My confidence was so low, I didn’t know how to deal with it. I felt like I was tearing my body down more than building it up – physically and emotionally – I began to question whether doing this was worth it. Why in the world would a grown woman, who never trained or competed in a sport growing up (with the exception of 1.5 years playing volleyball in high school), begin competitive weightlifting at 44-years-old? What was wrong with me?

Yet, I still went in to train, begrudgingly on many days. But I embraced the grind and did it anyways.

Quite honestly, it made me think about some employees at work, who come in to punch the timeclock, do the bare minimum, and punch out merely to get paid. To some extent, I was one of them, except I wasn’t getting paid to do it. I am actually paying for it! Seriously, what is wrong with me?

“Trust the process” they say. “Don’t expect instant gratification” says my coach. My frustrations were not about a lack of trusting the process, nor was it about wanting instant gratification on seeing results – hitting specific numbers on the bar – per se. I couldn’t quite explain or articulate clearly exactly what I was feeling, other than I simply lacked the confidence in lifting heavy weight.

It was that simple. And I was at a loss on how build my confidence back up.

So, I thought if I just managed my emotions, that could maybe help my confidence?

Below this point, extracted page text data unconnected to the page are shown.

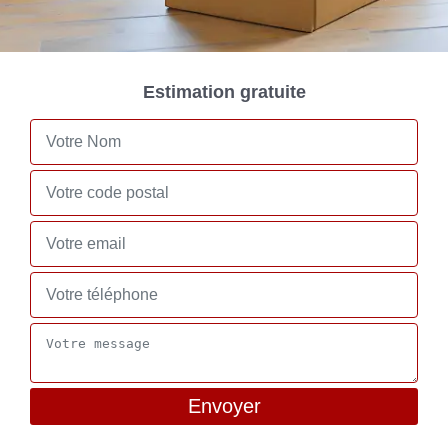
Estimation gratuite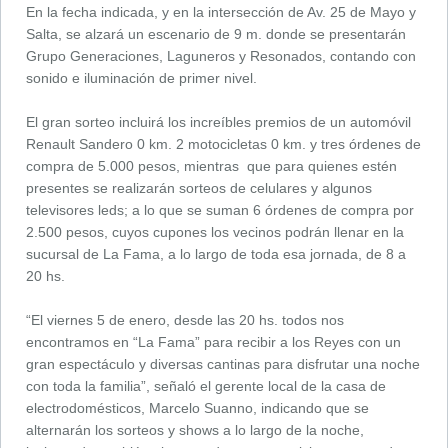
En la fecha indicada, y en la intersección de Av. 25 de Mayo y
Salta, se alzará un escenario de 9 m. donde se presentarán
Grupo Generaciones, Laguneros y Resonados, contando con
sonido e iluminación de primer nivel.
El gran sorteo incluirá los increíbles premios de un automóvil
Renault Sandero 0 km. 2 motocicletas 0 km. y tres órdenes de
compra de 5.000 pesos, mientras que para quienes estén
presentes se realizarán sorteos de celulares y algunos
televisores leds; a lo que se suman 6 órdenes de compra por
2.500 pesos, cuyos cupones los vecinos podrán llenar en la
sucursal de La Fama, a lo largo de toda esa jornada, de 8 a
20 hs.
“El viernes 5 de enero, desde las 20 hs. todos nos
encontramos en “La Fama” para recibir a los Reyes con un
gran espectáculo y diversas cantinas para disfrutar una noche
con toda la familia”, señaló el gerente local de la casa de
electrodomésticos, Marcelo Suanno, indicando que se
alternarán los sorteos y shows a lo largo de la noche,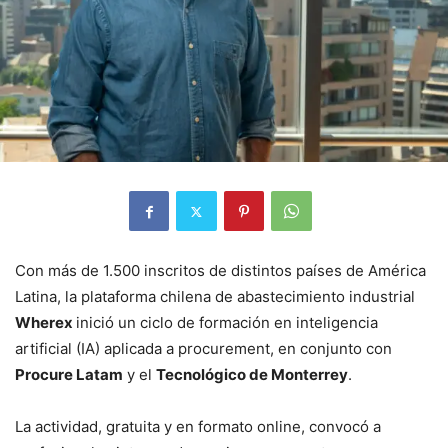
Con más de 1.500 inscritos de distintos países de América
Latina, la plataforma chilena de abastecimiento industrial
Wherex
inició un ciclo de formación en inteligencia
artificial (IA) aplicada a procurement, en conjunto con
Procure Latam
y el
Tecnológico de Monterrey
.
La actividad, gratuita y en formato online, convocó a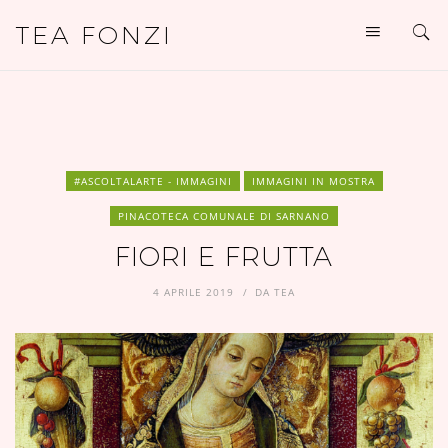
TEA FONZI
#ASCOLTALARTE - IMMAGINI
IMMAGINI IN MOSTRA
PINACOTECA COMUNALE DI SARNANO
FIORI E FRUTTA
4 APRILE 2019
DA
TEA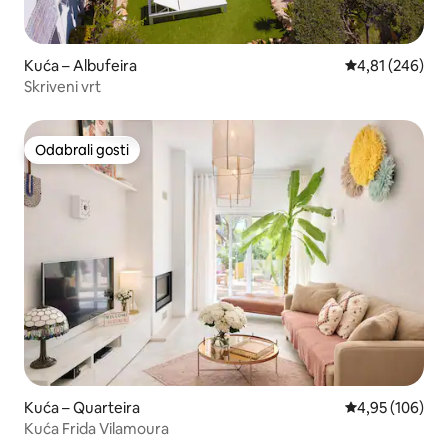
Kuća – Albufeira
Prosječna ocjen
4,81 (246)
Skriveni vrt
Odabrali gosti
Odabrali gosti
Kuća – Quarteira
Prosječna ocjen
4,95 (106)
Kuća Frida Vilamoura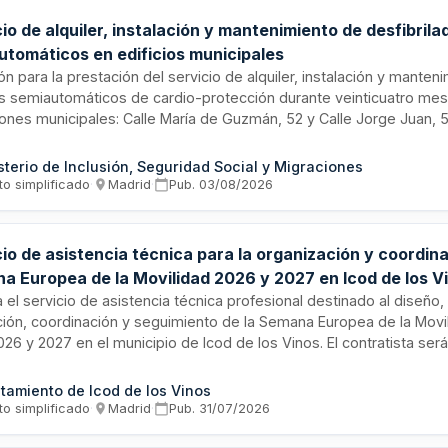
io de alquiler, instalación y mantenimiento de desfibrila
utomáticos en edificios municipales
ión para la prestación del servicio de alquiler, instalación y mante
s semiautomáticos de cardio-protección durante veinticuatro me
ones municipales: Calle María de Guzmán, 52 y Calle Jorge Juan, 59
de la instalación de los desfibriladores, el mantenimiento prevent
ción de cursos de formación. El pago se realizará anualmente tras
sterio de Inclusión, Seguridad Social y Migraciones
ción y el mantenimiento preventivo correspondiente.
to simplificado
·
Madrid
·
Pub.
03/08/2026
io de asistencia técnica para la organización y coordina
a Europea de la Movilidad 2026 y 2027 en Icod de los V
ta el servicio de asistencia técnica profesional destinado al diseño,
ción, coordinación y seguimiento de la Semana Europea de la Movi
26 y 2027 en el municipio de Icod de los Vinos. El contratista se
ificación integral del evento, la coordinación de actividades y el s
ión, incluyendo la gestión de equipos técnicos especializados en 
tamiento de Icod de los Vinos
ble. La duración es de dos años, con desarrollo anual del 16 al 22
to simplificado
·
Madrid
·
Pub.
31/07/2026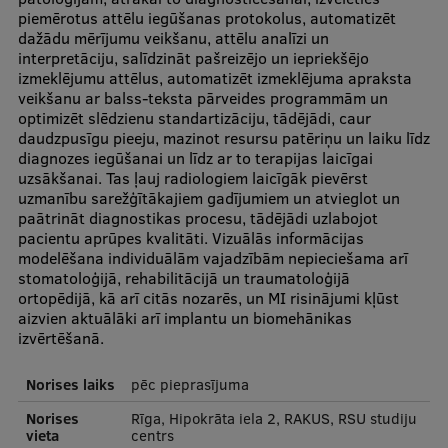
piemērotus attēlu iegūšanas protokolus, automatizēt
International Student Ambassadors
dažādu mērījumu veikšanu, attēlu analīzi un
interpretāciju, salīdzināt pašreizējo un iepriekšējo
izmeklējumu attēlus, automatizēt izmeklējuma apraksta
veikšanu ar balss-teksta pārveides programmām un
About Us
optimizēt slēdzienu standartizāciju, tādējādi, caur
daudzpusīgu pieeju, mazinot resursu patēriņu un laiku līdz
diagnozes iegūšanai un līdz ar to terapijas laicīgai
uzsākšanai. Tas ļauj radiologiem laicīgāk pievērst
uzmanību sarežģītākajiem gadījumiem un atvieglot un
Student life
paātrināt diagnostikas procesu, tādējādi uzlabojot
pacientu aprūpes kvalitāti. Vizuālās informācijas
Study bases
modelēšana individuālām vajadzībām nepieciešama arī
Faculties
stomatoloģijā, rehabilitācijā un traumatoloģijā
ortopēdijā, kā arī citās nozarēs, un MI risinājumi kļūst
Our people
aizvien aktuālāki arī implantu un biomehānikas
izvērtēšanā.
Strategy
Norises laiks
pēc pieprasījuma
Structure
Norises
Rīga, Hipokrāta iela 2, RAKUS, RSU studiju
History
vieta
centrs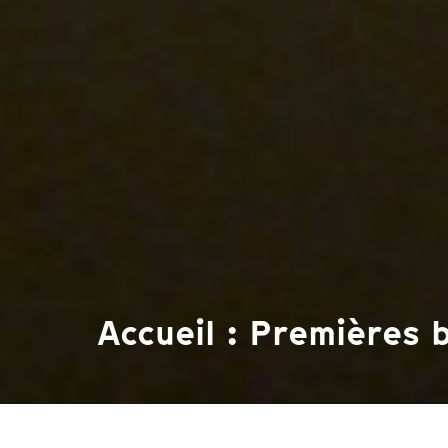
Accueil : Premières 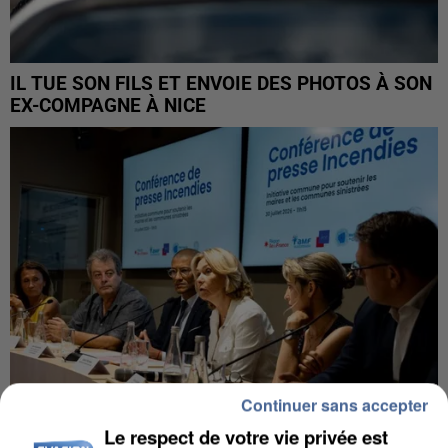
IL TUE SON FILS ET ENVOIE DES PHOTOS À SON
EX-COMPAGNE À NICE
Continuer sans accepter
Le respect de votre vie privée est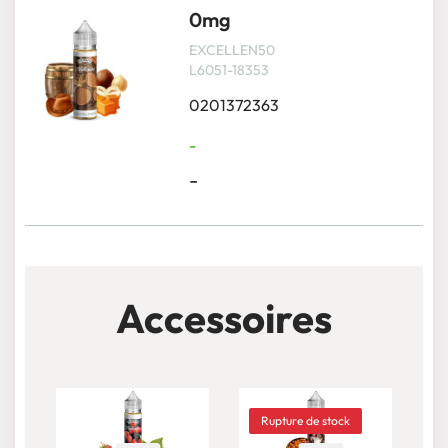
0mg
EXCELLEN50
L6051-18353
0201372363
-
-
Accessoires
Rupture de stock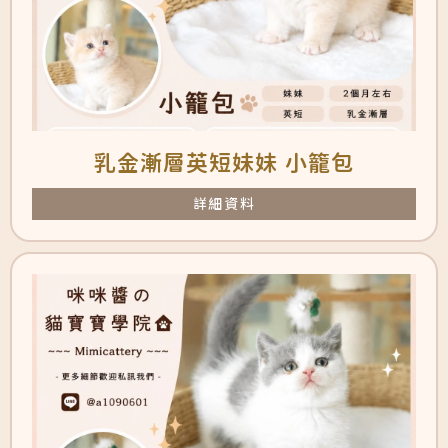
乳金漸層英短妹妹 小籠包
詳細資料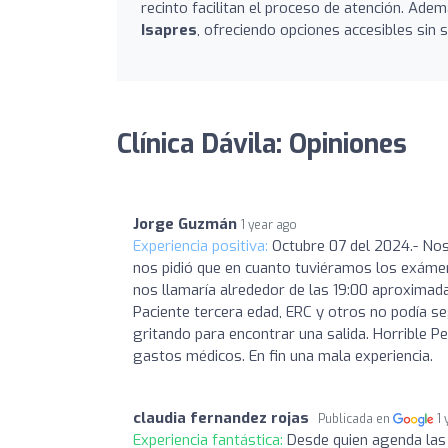
recinto facilitan el proceso de atención. Ad
Isapres
, ofreciendo opciones accesibles sin sa
Clínica Dávila: Opiniones
Jorge Guzmán
1 year ago
Experiencia positiva:
Octubre 07 del 2024.- Nos
nos pidió que en cuanto tuviéramos los exám
nos llamaría alrededor de las 19:00 aproxima
Paciente tercera edad, ERC y otros no podía s
gritando para encontrar una salida. Horrible
gastos médicos. En fin una mala experiencia.
claudia fernandez rojas
Publicada en
1
Experiencia fantástica:
Desde quien agenda las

Just go in, do only what is on the programming. Just hit the percentages, and hope to god there isn’t anything over 80%. If there is, try it. If you miss it, you simply need to NOT CARE. If you don’t care, then you don’t feel. If you don’t feel, then you won’t get frustrated. Yes, I know… I don’t need a psychologist to tell me this is a defense mechanism.

But this is what I told myself to get through training many days. And anyone who knows me, my work and research — this NOT CARING is completely antithetical to the way I try to live my life or interact generally. So, I’ve been conflicted and struggling with all of it, especially while at the gym, where lifting was supposed to be my stress-reliever — the place I felt good about myself because I was doing something I was good at (supposedly) — a place of growing and improving.

I could feel the gym resorting to that place where I needed my defenses to avoid feeling helpless and that place where I needed to not care. Perhaps, I needed to take a break from it and find new areas to feel confident in. I began thinking this was what I needed.

Then, a couple weeks ago, I reread my dissertation and my graduate research flooded back to something I want go back to again…and jus this week, it came to me!

I may not know how to build confidence in my lifts, but I do know the antidote to helplessness! The answer is in my nursing home research in graduate school, and I have written about in previous blog posts about the plagues of nursing home life.

The answer: Just like how competence “cures” the plague of helplessness among nursing home residents, competence is what I needed to build, not confidence.

Competence is doing something successfully, in this case, lifting. Confidence will come as a result of successfully making the lift. But it is about lifting the weight that I KNOW I can lift that will enable competence. The more I lift what I know I can do – not what I think I can or should do – the more I can feel it. The more I feel it done successfully, the more I will believe I can do it. Competence is about building on what you know, and feeling it. It doesn’t mean I won’t miss lifts or get frustrated. But I know what I can do because I’ve felt it. The answer isn’t to not care, not feel. In fact, it’s quite the opposite. Passion fuels fire — the fire needed to make us fight for what we believe.

And the more I believe… well, hello Confidence!

It isn’t a rocket science break through, almost common sense really, but a break through in mindset for me nonetheless. A much needed one. And one I feel much better at tackling in training from now on.

Keep passion burning. Keep caring. Keep feeling. Build competence, and confidence will follow.